近年では、2023年春に5年ぶりとなる待望のコラボが実現。アラビア文字でメッセージを刻んだシャツや、チェックシャツを腰に巻いたようなフェイクレイヤード仕様のデニムパンツなどがリリースされた。いずれも、シュプリームとアンダーカバーのカウンターカルチャー精神が深く共鳴した仕上がりとなっている。

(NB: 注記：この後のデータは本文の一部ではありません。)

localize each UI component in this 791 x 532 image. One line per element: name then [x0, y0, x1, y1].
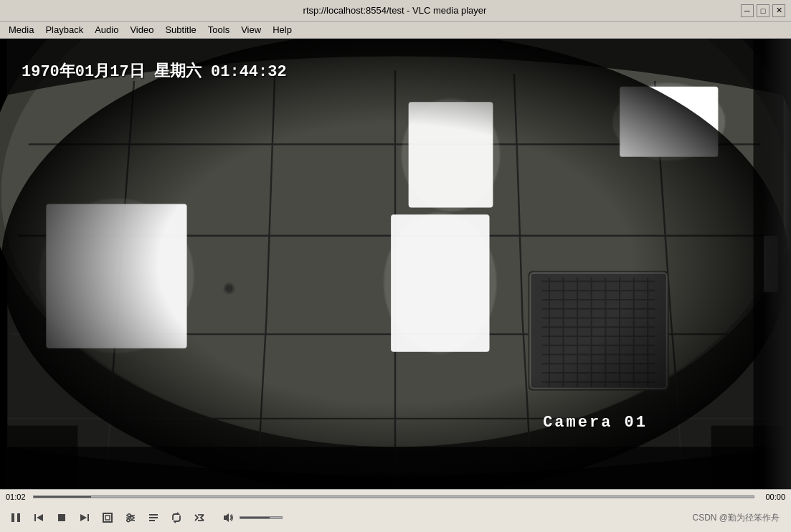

着脱ギミックやトライアングル柄の刺繍で"リーバイス"のデニムを再構築
「リーバイス」とのタッグでは、アンダーカバーの立ち上げ35周年を記念したコレクションが記憶に新しい。1998年に発表された秋冬コレクション"Exchange"期から着想し、ファスナーによる各パーツの分解・組み合わせを可能にした2ndタイプのトラッカージャケットや、2003年の春夏コレクション"SCAB"期のトライアングル柄を刺繍した1st型のタイプトラッカージャケット、501®などを展開。普遍的なワークウェアにアーカイブデザインを融合させ、アンダーカバーらしい見事な再構築を披露した。
スニーカーシーンでも異彩を放つ"ナイキ"コラボ
アパレルだけでなく、「ナイキ」とのコラボスニーカーの数々も見逃せない。ヒールに架空のバスケットボールリーグを意味する"UBA"のロゴを配したダンク ハイや、「サカイ」とのチームアップにより誕生したトリプルコラボのLD ワッフルも、独創的なレイヤードソールで大きな話題を呼んだ。

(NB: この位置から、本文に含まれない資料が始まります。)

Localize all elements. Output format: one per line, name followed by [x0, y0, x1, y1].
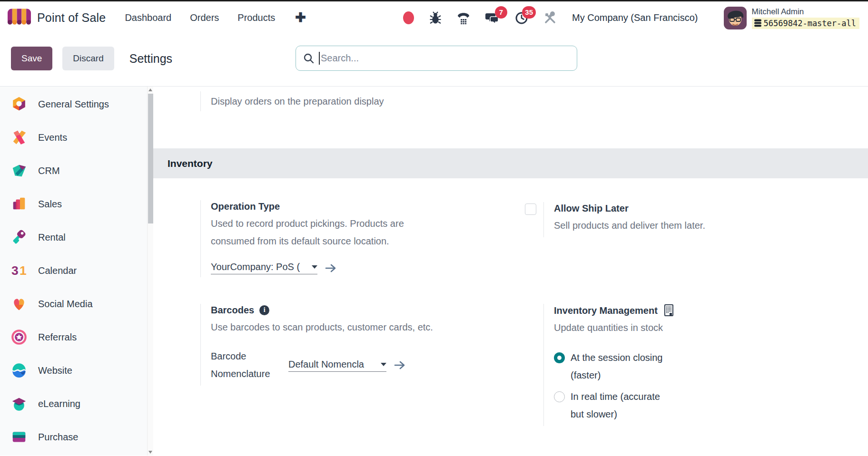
svg-text:1: 1: [20, 263, 27, 278]
internal-link-arrow-icon[interactable]: [394, 360, 406, 370]
setting-title: Operation Type: [211, 200, 448, 213]
sidebar-item-label: Website: [38, 365, 72, 376]
database-name: 56569842-master-all: [764, 19, 856, 28]
point-of-sale-app-icon[interactable]: [8, 9, 31, 28]
discard-button[interactable]: Discard: [62, 47, 114, 70]
caret-down-icon: [312, 265, 317, 269]
sidebar-item-general-settings[interactable]: General Settings: [0, 87, 147, 121]
setting-description: Used to record product pickings. Product…: [211, 215, 448, 250]
search-box[interactable]: [296, 46, 577, 71]
allow-ship-later-checkbox[interactable]: [525, 204, 536, 215]
database-badge: 56569842-master-all: [752, 18, 859, 29]
control-panel: Save Discard Settings: [0, 34, 868, 87]
events-icon: [11, 129, 27, 146]
top-navbar: Point of Sale Dashboard Orders Products …: [0, 1, 868, 34]
save-button[interactable]: Save: [11, 47, 52, 70]
building-icon: [663, 304, 675, 317]
operation-type-select[interactable]: YourCompany: PoS (: [211, 262, 317, 274]
barcodes-title-text: Barcodes: [211, 304, 254, 316]
inventory-update-radio-group: At the session closing (faster) In real …: [554, 349, 753, 423]
inventory-management-title-text: Inventory Management: [554, 304, 658, 317]
section-title: Inventory: [168, 158, 213, 169]
radio-option-session-closing[interactable]: At the session closing (faster): [554, 349, 753, 384]
scrollbar-thumb[interactable]: [148, 94, 153, 223]
scroll-down-arrow[interactable]: [148, 449, 153, 456]
setting-description: Update quantities in stock: [554, 319, 753, 337]
user-meta: Mitchell Admin 56569842-master-all: [752, 7, 859, 29]
sidebar-item-social-media[interactable]: Social Media: [0, 287, 147, 320]
search-input[interactable]: [321, 53, 570, 64]
field-label: Barcode Nomenclature: [211, 348, 288, 383]
sidebar-item-rental[interactable]: Rental: [0, 221, 147, 254]
sidebar-scrollbar[interactable]: [147, 87, 153, 456]
radio-option-real-time[interactable]: In real time (accurate but slower): [554, 388, 753, 423]
barcode-nomenclature-value: Default Nomencla: [288, 359, 364, 370]
settings-column-right: Allow Ship Later Sell products and deliv…: [511, 178, 868, 426]
tools-icon[interactable]: [543, 11, 557, 25]
setting-operation-type: Operation Type Used to record product pi…: [182, 200, 511, 277]
barcode-nomenclature-row: Barcode Nomenclature Default Nomencla: [211, 348, 448, 383]
sidebar-item-label: Social Media: [38, 299, 93, 310]
setting-barcodes: Barcodes i Use barcodes to scan products…: [182, 304, 511, 386]
bug-icon[interactable]: [429, 11, 442, 25]
sidebar-item-label: Purchase: [38, 432, 79, 443]
radio-unselected-icon[interactable]: [554, 391, 565, 402]
elearning-icon: [11, 396, 27, 412]
sidebar-item-referrals[interactable]: Referrals: [0, 320, 147, 354]
phone-icon[interactable]: [457, 11, 470, 24]
record-icon[interactable]: [403, 11, 414, 24]
menu-orders[interactable]: Orders: [190, 12, 219, 23]
sidebar-item-purchase[interactable]: Purchase: [0, 420, 147, 454]
sidebar-item-label: CRM: [38, 165, 60, 176]
info-icon[interactable]: i: [259, 305, 269, 315]
referrals-icon: [11, 329, 27, 345]
section-header-inventory: Inventory: [153, 148, 868, 178]
operation-type-value: YourCompany: PoS (: [211, 262, 300, 272]
messages-badge: 7: [495, 6, 507, 19]
main-menu: Dashboard Orders Products: [125, 12, 275, 23]
database-icon: [754, 19, 761, 27]
company-switcher[interactable]: My Company (San Francisco): [572, 12, 698, 23]
scroll-up-arrow[interactable]: [148, 87, 153, 93]
calendar-icon: 3 1: [11, 262, 27, 279]
partial-setting-text: Display orders on the preparation displa…: [200, 91, 384, 111]
user-menu[interactable]: Mitchell Admin 56569842-master-all: [724, 7, 859, 29]
menu-products[interactable]: Products: [237, 12, 275, 23]
menu-dashboard[interactable]: Dashboard: [125, 12, 171, 23]
sidebar-item-crm[interactable]: CRM: [0, 154, 147, 187]
settings-column-left: Operation Type Used to record product pi…: [153, 178, 511, 426]
sidebar-item-calendar[interactable]: 3 1 Calendar: [0, 254, 147, 287]
caret-down-icon: [381, 363, 386, 366]
text-cursor: [319, 52, 320, 65]
settings-grid: Operation Type Used to record product pi…: [153, 178, 868, 426]
sidebar-item-label: eLearning: [38, 398, 80, 409]
sidebar-item-label: Referrals: [38, 332, 77, 343]
sidebar-item-sales[interactable]: Sales: [0, 187, 147, 221]
sidebar-item-elearning[interactable]: eLearning: [0, 387, 147, 420]
sidebar-item-website[interactable]: Website: [0, 354, 147, 387]
search-icon: [303, 53, 315, 64]
social-media-icon: [11, 296, 27, 312]
systray: 7 35 My Company (San Francisco): [403, 7, 859, 29]
sales-icon: [11, 196, 27, 212]
radio-label-line: (faster): [571, 367, 662, 384]
rental-icon: [11, 229, 27, 245]
partial-setting-row: Display orders on the preparation displa…: [182, 91, 868, 111]
messages-icon[interactable]: 7: [485, 11, 500, 25]
avatar: [724, 7, 747, 29]
sidebar-item-events[interactable]: Events: [0, 121, 147, 154]
plus-icon[interactable]: ✚: [295, 11, 306, 24]
barcode-nomenclature-select[interactable]: Default Nomencla: [288, 359, 386, 372]
sidebar-item-label: Calendar: [38, 265, 77, 276]
svg-text:3: 3: [11, 263, 19, 278]
description-line: Used to record product pickings. Product…: [211, 215, 448, 233]
activities-clock-icon[interactable]: 35: [515, 11, 528, 25]
radio-selected-icon[interactable]: [554, 352, 565, 363]
radio-label-line: but slower): [571, 406, 660, 423]
awning-logo-icon: [8, 9, 31, 28]
user-name: Mitchell Admin: [752, 7, 859, 17]
setting-description: Sell products and deliver them later.: [554, 217, 753, 234]
setting-title: Inventory Management: [554, 304, 753, 317]
internal-link-arrow-icon[interactable]: [325, 263, 337, 273]
settings-content: Display orders on the preparation displa…: [153, 87, 868, 456]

さらに、80年代のランニングシューズに近未来的なヒールクリップを融合させたデイブレイクや、バラの刺繍と極厚のソールユニットが存在感を放つオーバーブレイクなど、クラシックなモデルにアンダーカバーらしいエッジの効いたエッセンスを注入。ブランドの持つダークな世界観をスニーカーでも表現している。
おわりに
世界的なブランドとのコラボで証明してきたアンダーカバーの独創性は、ヒューマンメイドとの新体制においてどのように進化していくのだろうか。裏原宿の伝説を作った2人のプロダクトに、今後も目が離せない。